Install directly from PyPI:

pip install dl4eo

Or install locally in development mode:

git clone https://github.com/your-username/dl4eo.git
cd dl4eo
pip install -e .

🚀 Quick Start

import dl4eo

dl4eo.generate_dataset(
    base_dir="/your/output_directory",
    aoi_shapefile_dir="/path/to/aoi/folder",  # folder containing one or more AOI shapefiles
    feature_shapefile="/path/to/lakes.shp",   # shapefile used for AOI box creation & visualization
    date_range="2020-08-01/2020-08-30",
    box_size_m=1280,                          # image chip extent (default = 2560)
    cloud_cover=15                            # optional: set max cloud cover % (default = 20)
)

🧠 What It Does

The pipeline consists of the following automated stages:

  1. Download Sentinel-2 imagery via STAC API (cloud-cover filtered)
  2. Preprocess S2: resampling and band stacking
  3. AOI Box Generation: intersects lakes/AOI to create image chips
  4. DEM Integration: clips and resamples elevation data (e.g., SRTM or TanDEM-X)
  5. Download Sentinel-1 (SAR) from ASF, clips and stacks VV/VH
  6. Mask Generation using the provided lake shapefile
  7. Data Normalization across the full stack

📂 Input Requirements

  • aoi_shapefile_dir: Folder containing one or more AOI .shp files
  • feature_shapefile: A shapefile representing features (e.g., lakes) to extract training samples from
  • Valid date range in the format: "YYYY-MM-DD/YYYY-MM-DD"

🧰 Dependencies

Installed automatically:

  • rasterio, geopandas, shapely, matplotlib
  • pystac-client, fiona, requests, numpy, joblib

🗃 Output Structure

output_dir/
├── images/              # Raw Sentinel-2
├── Resampled/           # 10m resampled bands
├── stack/               # Stacked Sentinel-2 bands
├── DEM/                 # Elevation data
├── GRD/                 # Raw Sentinel-1 GRD
├── GRD_Extracted/       # Extracted by bounding box
├── Clipped_SAR/         # Matched SAR chips
├── stacked_with_sar/    # Combined S2 + SAR + DEM
├── mask/                # Binary masks (from lakes)
├── normalize/           # Final normalized image chips
├── AOI_boxes/           # AOI boxes (GeoJSONs)
└── shapefile/each/      # Individual AOI shapefiles

🧪 Example Use Cases

  • Glacial lake mapping and segmentation
  • Flood extent extraction
  • Multimodal image fusion (S2+S1+DEM)
  • Chip-based data generation for training transformers and GANs

🧑‍💻 Author

Developed by Saurabh Kaushik,
Postdoctoral Researcher @ University of Arizona
Earth Observation, Deep Learning, Geo-Foundational Models, Cryosphere


📜 License

MIT License


?? Citation

If you use dl4eo in your research or publications, please cite it as: Kaushik, S. (2025). dl4eo: A Python package for multi-source remote sensing data preparation for deep learning.

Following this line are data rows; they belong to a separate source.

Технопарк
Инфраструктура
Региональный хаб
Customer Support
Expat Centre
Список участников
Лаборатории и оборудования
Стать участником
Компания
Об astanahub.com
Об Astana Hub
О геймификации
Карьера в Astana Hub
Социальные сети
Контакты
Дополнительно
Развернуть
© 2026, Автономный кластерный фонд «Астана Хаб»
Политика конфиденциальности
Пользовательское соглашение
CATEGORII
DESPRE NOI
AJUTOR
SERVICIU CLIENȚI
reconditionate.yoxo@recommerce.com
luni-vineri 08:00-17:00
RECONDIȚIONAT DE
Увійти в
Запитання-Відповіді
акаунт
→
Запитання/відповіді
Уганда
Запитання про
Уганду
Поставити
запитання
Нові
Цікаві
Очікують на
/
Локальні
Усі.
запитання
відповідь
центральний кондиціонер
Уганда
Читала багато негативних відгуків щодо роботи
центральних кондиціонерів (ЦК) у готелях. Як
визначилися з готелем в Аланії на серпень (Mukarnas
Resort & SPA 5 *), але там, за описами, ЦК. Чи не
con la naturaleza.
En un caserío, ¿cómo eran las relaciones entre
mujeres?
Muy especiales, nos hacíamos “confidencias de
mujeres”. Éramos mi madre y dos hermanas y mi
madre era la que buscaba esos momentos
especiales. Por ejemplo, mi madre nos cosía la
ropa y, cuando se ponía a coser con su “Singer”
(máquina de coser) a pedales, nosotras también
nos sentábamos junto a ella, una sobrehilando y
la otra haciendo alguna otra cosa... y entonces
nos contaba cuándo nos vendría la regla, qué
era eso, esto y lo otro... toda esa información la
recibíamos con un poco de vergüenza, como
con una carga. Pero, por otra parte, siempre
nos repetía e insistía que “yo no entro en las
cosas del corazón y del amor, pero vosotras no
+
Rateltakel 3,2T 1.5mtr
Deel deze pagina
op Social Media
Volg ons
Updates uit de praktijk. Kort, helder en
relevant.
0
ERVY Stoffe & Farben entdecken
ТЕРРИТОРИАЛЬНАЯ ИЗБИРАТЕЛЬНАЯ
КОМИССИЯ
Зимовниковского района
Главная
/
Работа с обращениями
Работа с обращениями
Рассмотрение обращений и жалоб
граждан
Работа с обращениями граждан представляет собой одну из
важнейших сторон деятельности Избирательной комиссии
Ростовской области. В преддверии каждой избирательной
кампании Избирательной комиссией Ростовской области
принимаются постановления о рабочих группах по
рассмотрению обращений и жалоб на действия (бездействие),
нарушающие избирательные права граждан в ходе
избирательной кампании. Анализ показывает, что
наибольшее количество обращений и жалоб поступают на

Python Package Index. https://pypi.org/project/dl4eo/

BibTeX:

@misc{kaushik2025dl4eo,
  author       = {Saurabh Kaushik},
  title        = {{dl4eo: A Python package for multi-source remote sensing data preparation for deep learning}},
  year         = {2025},
  howpublished = {\url{https://pypi.org/project/dl4eo/}},
}

Project details


Download files

Download the file for your platform. If you're not sure which to choose, learn more about installing packages.

Source Distribution

dl4eo-0.2.7.tar.gz (19.4 kB view details)

Uploaded Source

Built Distribution

If you're not sure about the file name format, learn more about wheel file names.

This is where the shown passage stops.